Mar 25, 2023 - Economy

Sotheby's unsentimental new era

Illustration of a grid of coins in a Pop Art style.

Illustration: Shoshana Gordon/Axios

The art market is defined by the awkward combination of the financial with the ineffable — and the influence of the former over the latter has been growing consistently for decades.

Why it matters: By shopping around its art loans, Sotheby's is revealing the degree to which the genteel protocols of the past are no longer necessary, or even desired.

Driving the news: Bloomberg reported this month that auction house Sotheby's "is pitching investors a first of its kind: a securitization of personal loans to the wealthy secured on their art collections."

The big picture: Sotheby's has been pushing the envelope of art financialization since it was acquired by French billionaire Patrick Drahi in 2019.

  • Its Sotheby's Financial Services subsidiary is run by a former Blackstone executive who is loves to talk about how he's "building out a sophisticated funding framework."

How it works: Historically, art lending at places like Sotheby's was part of the suite of services that auction houses use to build up a close relationship with their best and biggest clients.

  • Rather than just helping collectors buy and sell, Sotheby's could be there for them when they needed liquidity, too — and all of that would in theory help the house nab any eventual sale mandate.
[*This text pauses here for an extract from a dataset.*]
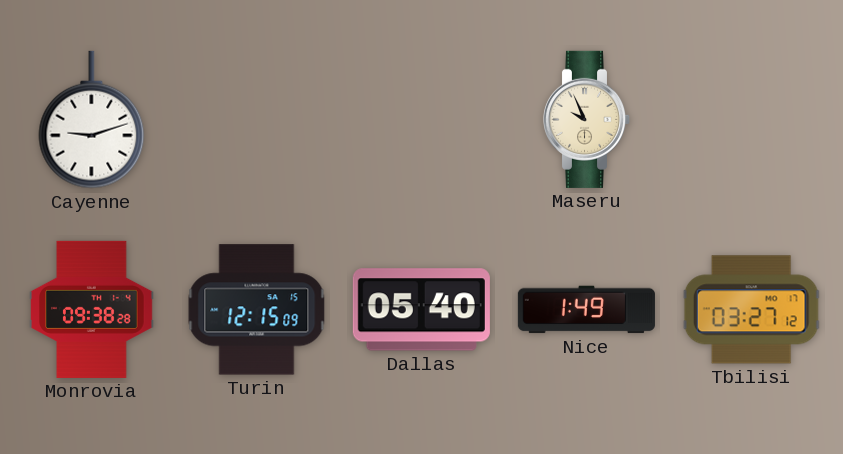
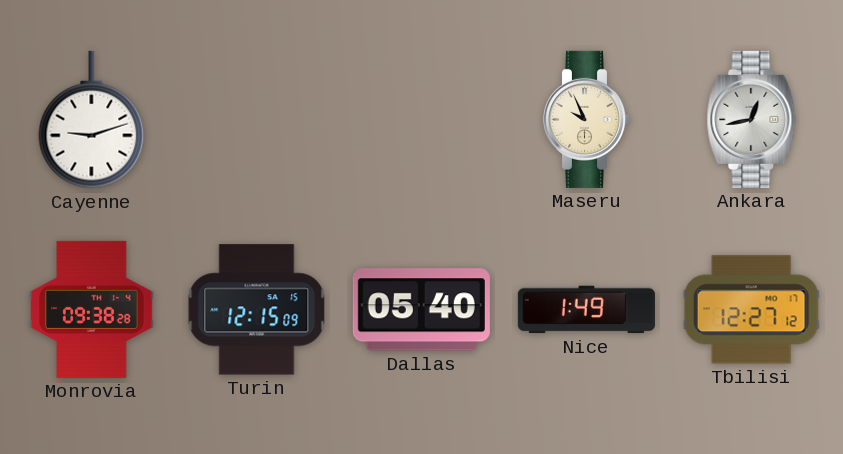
Ankara: none -> 12:43
Tbilisi: 03:27 -> 12:27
Be smart: The terms of art loans allow the lender to sell artworks at well below-market prices if an interest payment is missed and the loan counts as being in default. That can cause great unhappiness and even lawsuits from borrowers.
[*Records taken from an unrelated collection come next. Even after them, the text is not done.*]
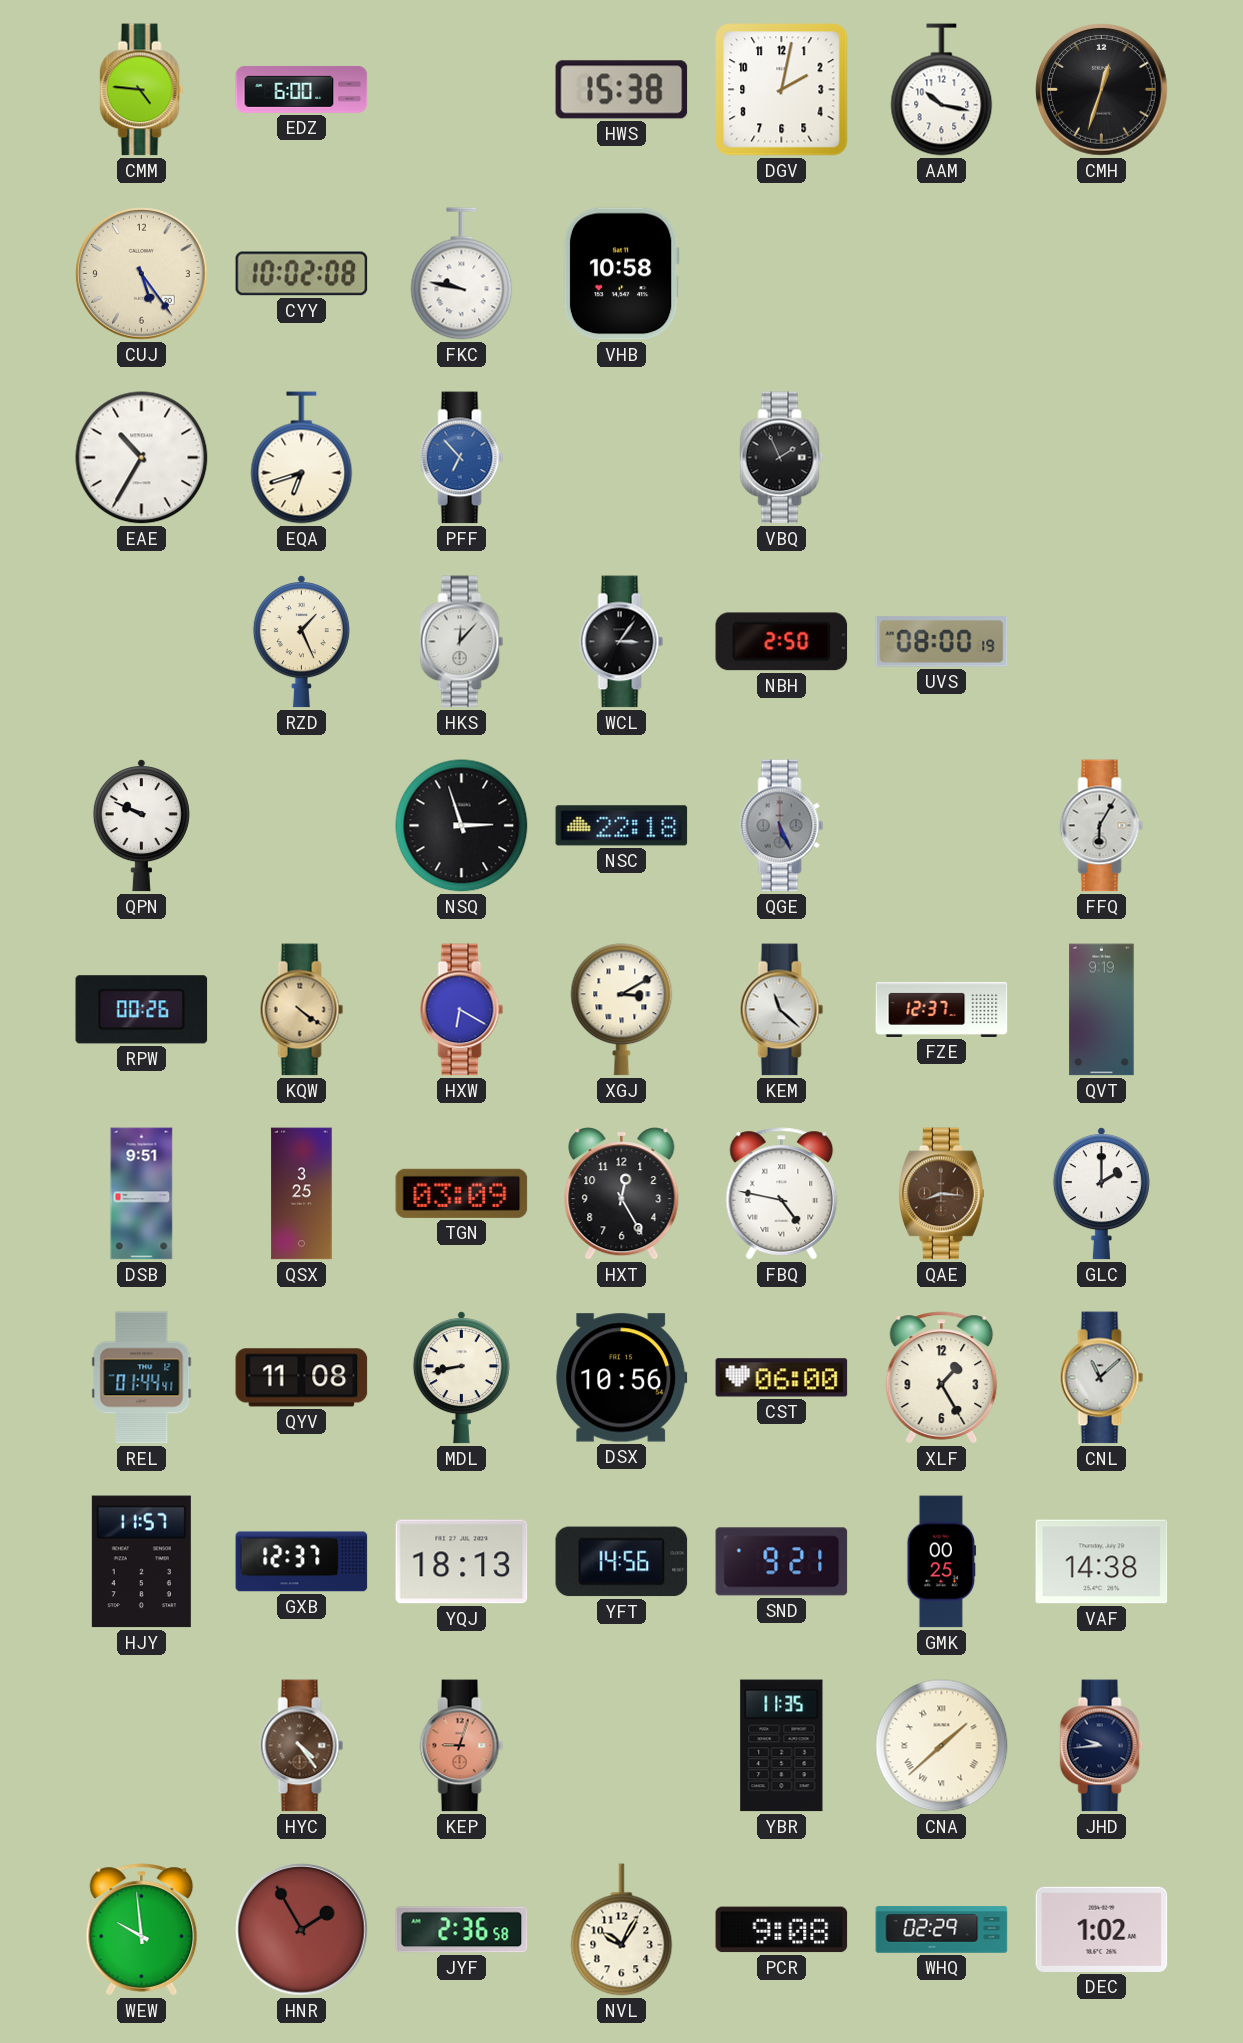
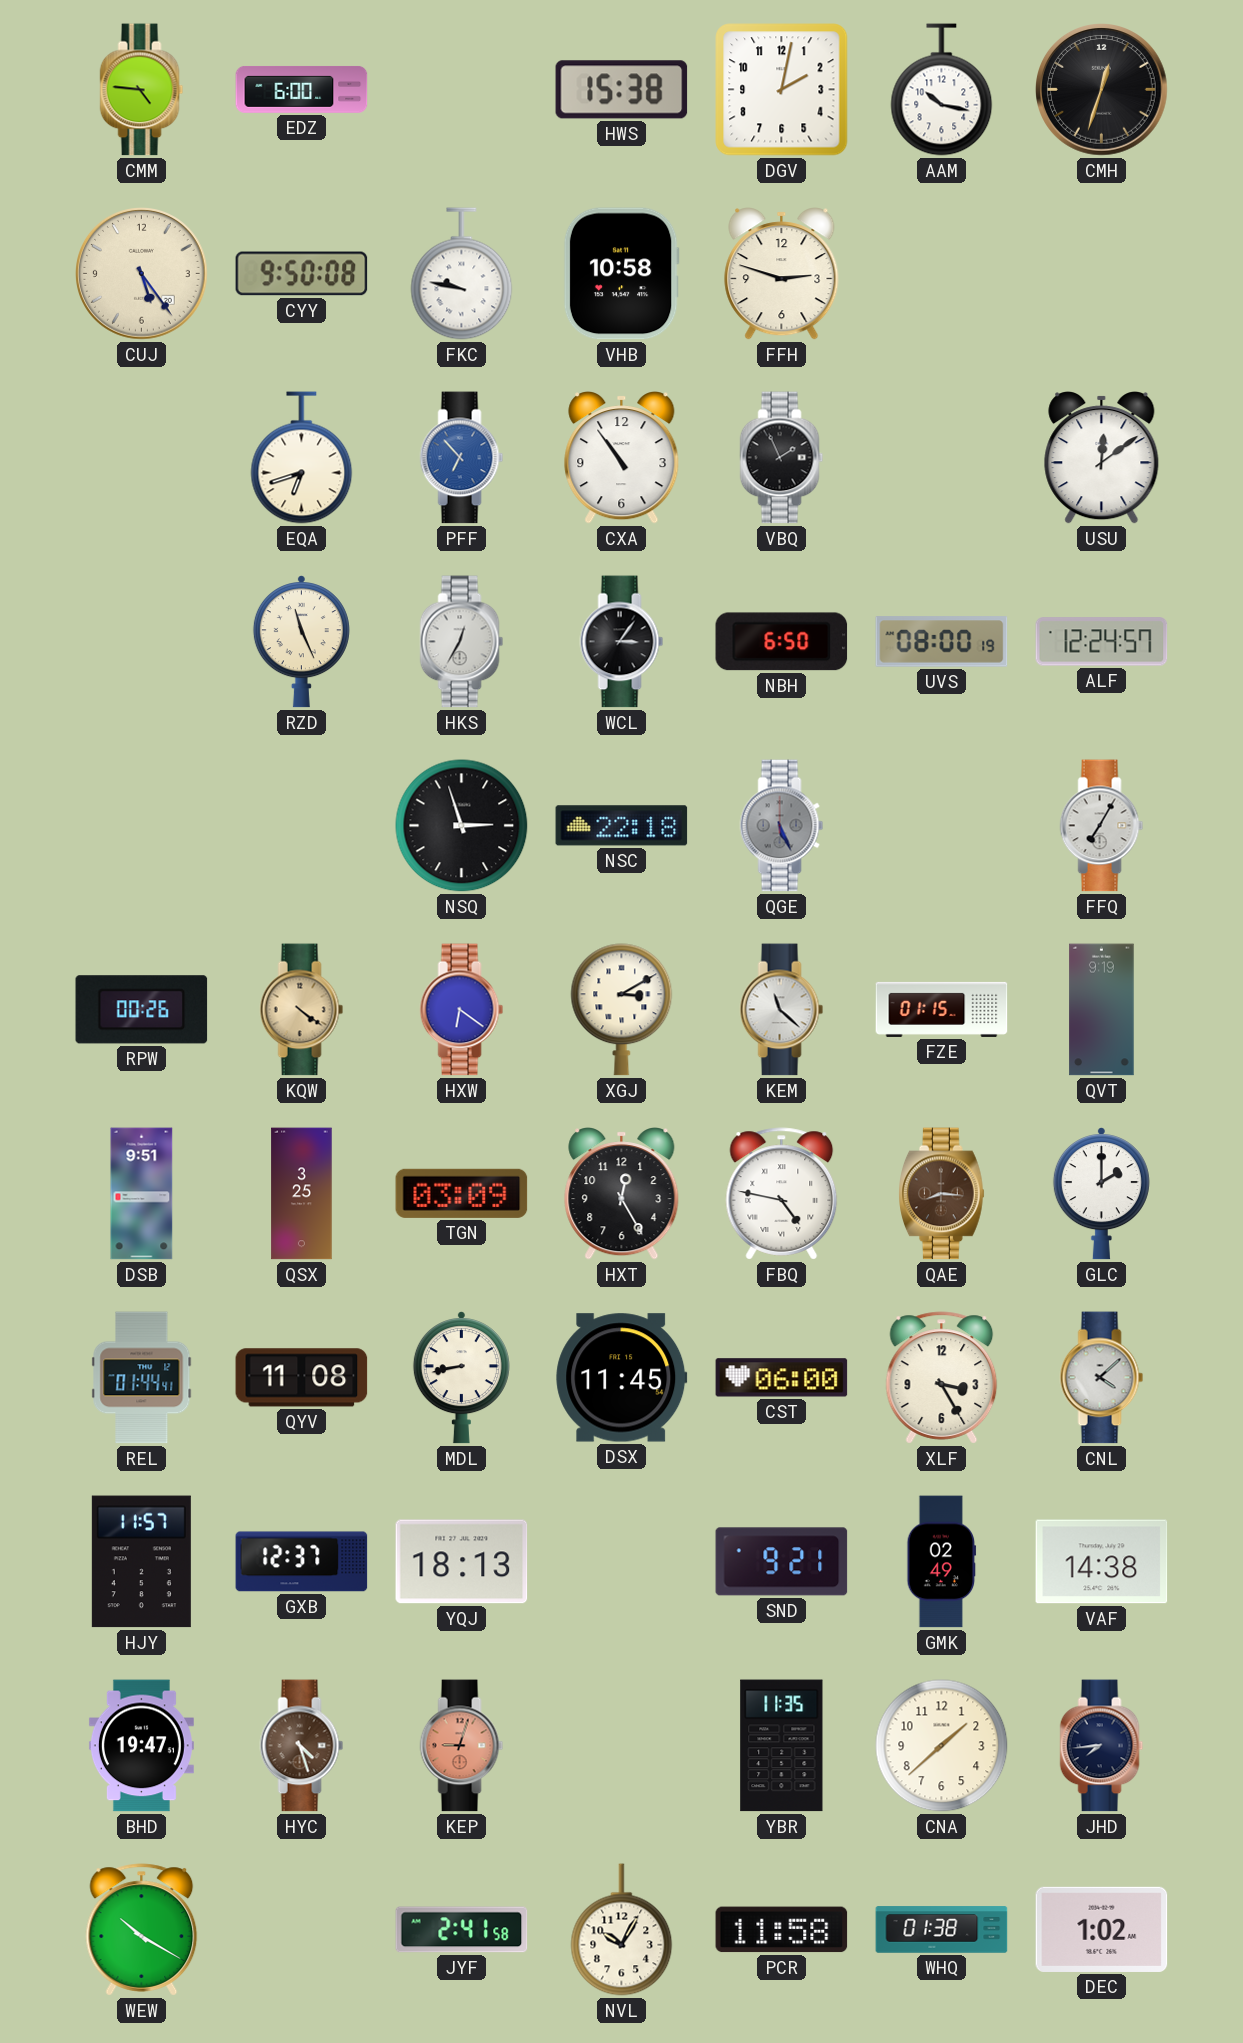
CYY: 10:02 -> 9:50
FFH: none -> 2:48
EAE: 10:35 -> none
CXA: none -> 10:54
USU: none -> 12:09
RZD: 1:26 -> 11:26
HKS: 12:07 -> 12:35
NBH: 2:50 -> 6:50
ALF: none -> 12:24
QPN: 9:49 -> none
FFQ: 6:05 -> 7:05
HXW: 6:20 -> 6:21
FZE: 12:37 -> 01:15
DSX: 10:56 -> 11:45
XLF: 1:25 -> 3:25
CNL: 11:08 -> 4:08
YFT: 14:56 -> none
GMK: 00:25 -> 02:49
BHD: none -> 19:47
HYC: 4:24 -> 4:27
CNA numerals: Roman -> Arabic
JHD: 9:44 -> 7:44
WEW: 9:59 -> 10:20
HNR: 1:55 -> none
JYF: 2:36 -> 2:41
PCR: 9:08 -> 11:58
WHQ: 02:29 -> 01:38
  • Between the lines: A Sotheby's relationship manager will naturally be inclined to err on the side of grace when it comes to late payments from a borrower. Such executives will want to preserve the relationship rather than ruin it by foreclosing on an artwork.
  • The buyer of a securitized loan, however, has no interest in the value of the relationship and will insist that Sotheby's treat the loan in a dispassionate and narrowly profit-maximizing manner.

The bottom line: That's exactly the unsentimental signal Drahi wants to send — not only to potential borrowers but even to Sotheby's own staff.

Go deeper: Artnet's Katya Kazakina published a great profile of Drahi in December. He has "no patience for diva behavior" or expensive rainmakers, per her piece; instead, he ultra-efficiently maximizes profits by adding new fees, changing financial terms, and extracting dividends from real-estate assets.